This Washington

Gregoire's Office Admonishes AG's Office Over Emergency Contraception Proposal

By Josh Feit July 9, 2010

Earlier this week, we broke the news that, rather than defending existing state rules requiring pharmacies to fill all legal prescriptions, the Washington State Board of Pharmacy and Attorney General Rob McKenna were considering settling out of court in the state's Federal District Court battle with Stormans, Inc., an Olympia pharmacy that refuses to provide emergency contraception.

As part of the possible settlement, the state would adopt the lower standard of "facilitated referrals"—meaning that a pharmacy could, at a patient's request, refer the patient to another pharmacy. The news flabbergasted women's rights groups because the board had already won the first two rounds of the case.
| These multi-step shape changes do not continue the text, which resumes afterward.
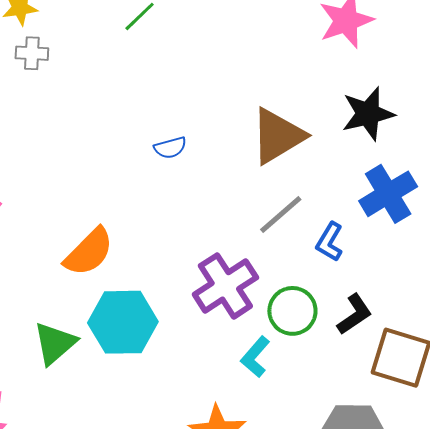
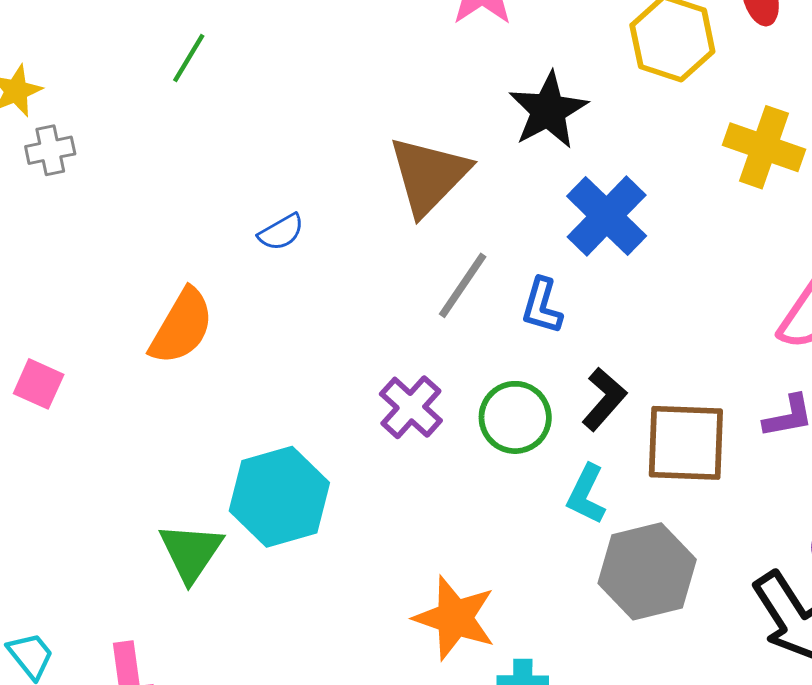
orange semicircle: (89, 252) -> (182, 327), moved
purple cross: (225, 286) -> (411, 407), size x0.7
cyan L-shape: (255, 357) -> (586, 494), moved

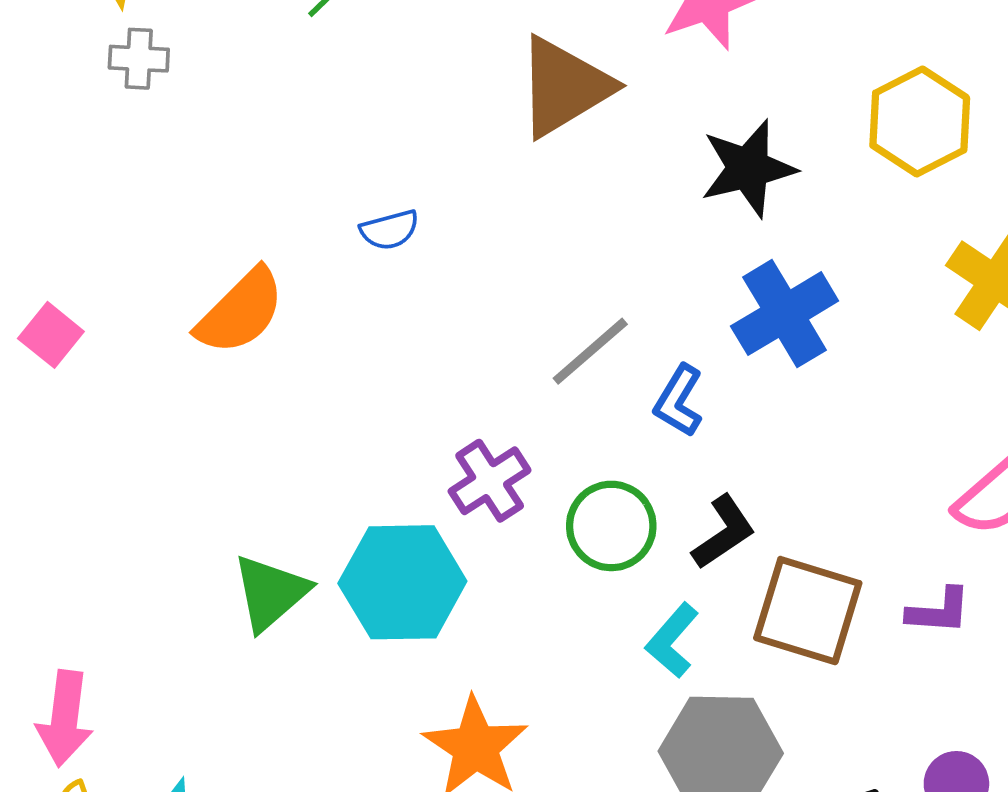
brown triangle: (429, 175) -> (564, 87), moved
cyan hexagon: (279, 497) -> (402, 582), moved
green triangle: (191, 552) -> (270, 593), moved

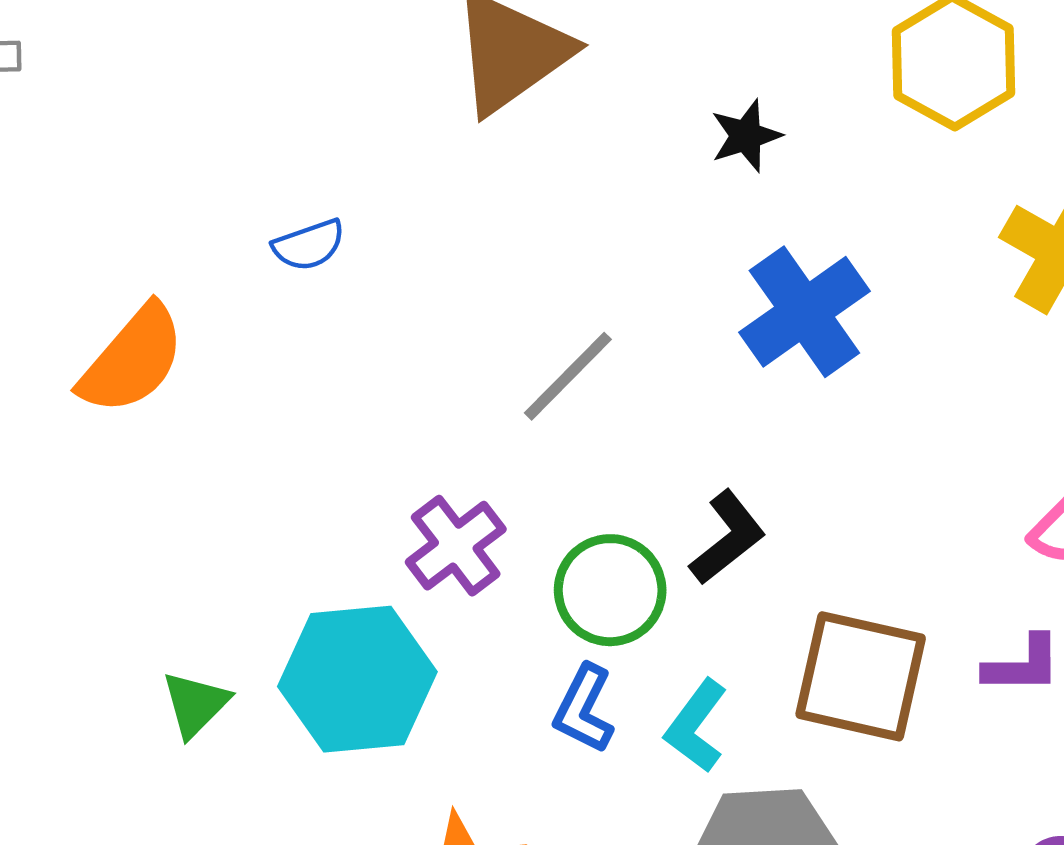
black star: (748, 168) -> (746, 136), size x0.6
blue L-shape: (679, 401) -> (584, 709), moved
black L-shape: (724, 532) -> (728, 538), moved
green triangle: (270, 593) -> (195, 704), size x0.7

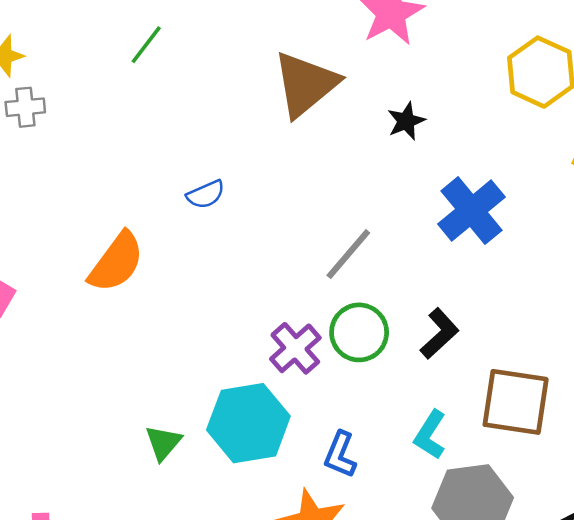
black star: (746, 136) -> (406, 121), moved
green circle: (610, 590) -> (359, 332), moved
blue L-shape: (584, 709) -> (340, 455), moved

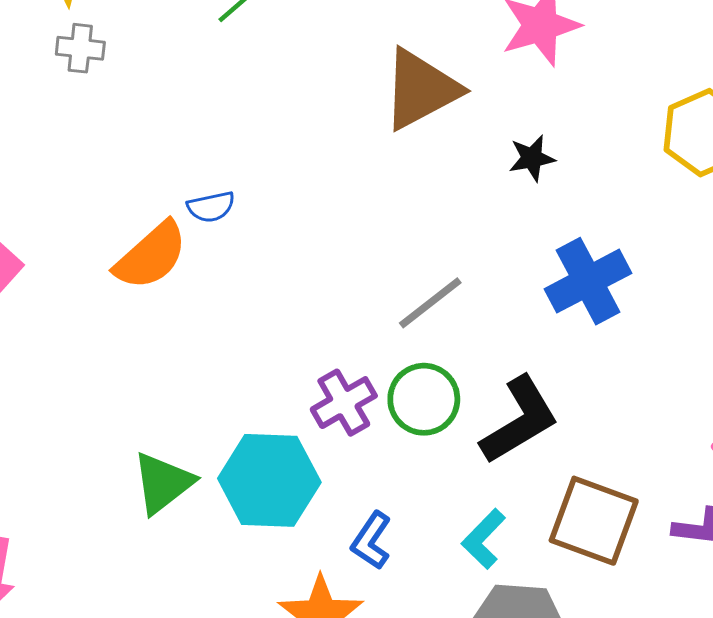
blue semicircle: (206, 194) -> (211, 207), moved
black L-shape: (439, 334) -> (520, 420), size x1.5
green triangle: (163, 443) -> (163, 483), size x1.4

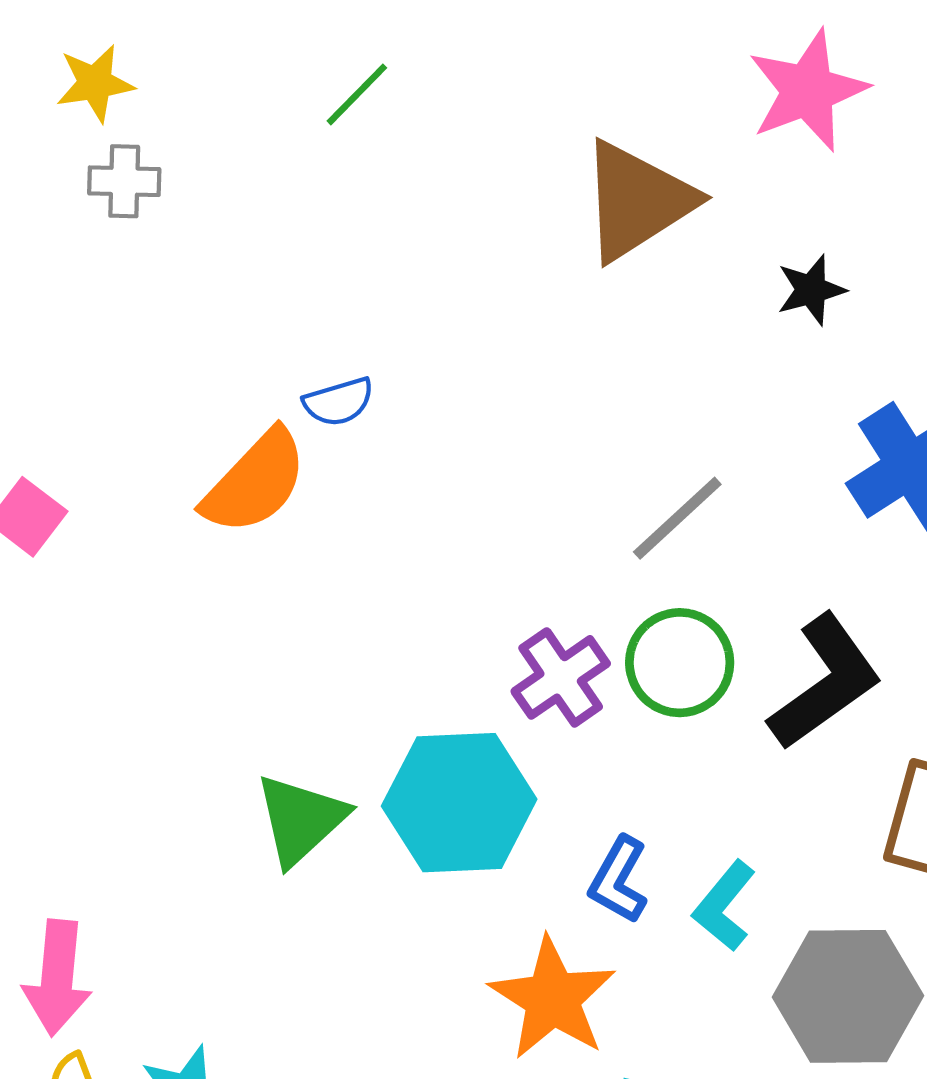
cyan L-shape: (484, 539) -> (724, 906), moved

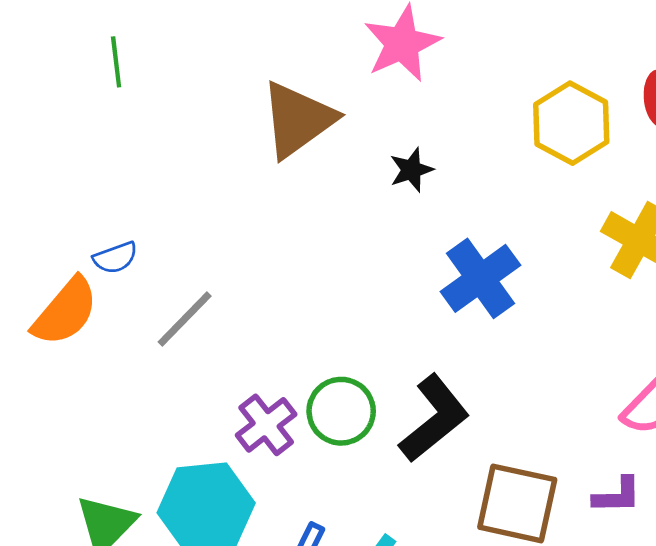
green line: (357, 94) -> (116, 62), turned -48
gray line: (677, 518) -> (185, 319), moved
Why settle with a lower standard?

Today, Narda Pierce, general counsel to Governor Chris Gregoire, sent a letter admonishing the two attorneys in the AG's office who oversaw the board's facilitated referral proposal.

Pierce's letter took the attorneys to task for submitting the new proposal to Tacoma Federal District Court Judge Ronald Leighton without going through the usual public process for making new rules. Additionally, Pierce chastised the AG's office for submitting that proposal as grounds for delaying the July 26 trial. Indeed, the AG told Judge Leighton that the pharmacy board had adopted new rules, making the current trial potentially irrelevant.

Essentially, the pharmacy board was looking for an out-of-court settlement with Stormans.

Neither the governor nor Pierce had a problem with revisiting the rules, but they took issue with the fact that the letter to the judge already locked down what those new rules would be. Pierce's letter to McKenna's shop says:
Provisions in the [court filing] give every indication that the Board of Pharmacy has predetermined the outcome of a rulemaking process and that public input will be irrelevant.

I urge you and the Board of Pharmacy to make it clear to Judge Leighton ... that the rulemaking will be a process ... This [court filing] should not be entered and a trial should not be delayed based on assumptions that the Board of Pharmacy has committed to ... predetermined outcome.

Pierce's letter formally echoed what Gregoire's office told us earlier this week when we reported that the state was in settlement mode:
Governor Chris Gregoire, an advocate for access to emergency contraception who brokered the compromise between dissident pharmacists and women’s groups in 2007 to arrive at the original rules—doesn’t have a problem with revisiting the scrip standards per se, according to her spokesman Viet Shelton, as long as there is a thorough public process that ultimately “maintains, or even improves, the access of the current rules, particularly for low-income and rural communities.”

But, Shelton said, Gregoire has “concerns” about the new language both because it “seems to imply a preordained outcome” and because that preordained outcome scales back access.

McKenna's office told PubliCola they would not comment because it involves pending litigation.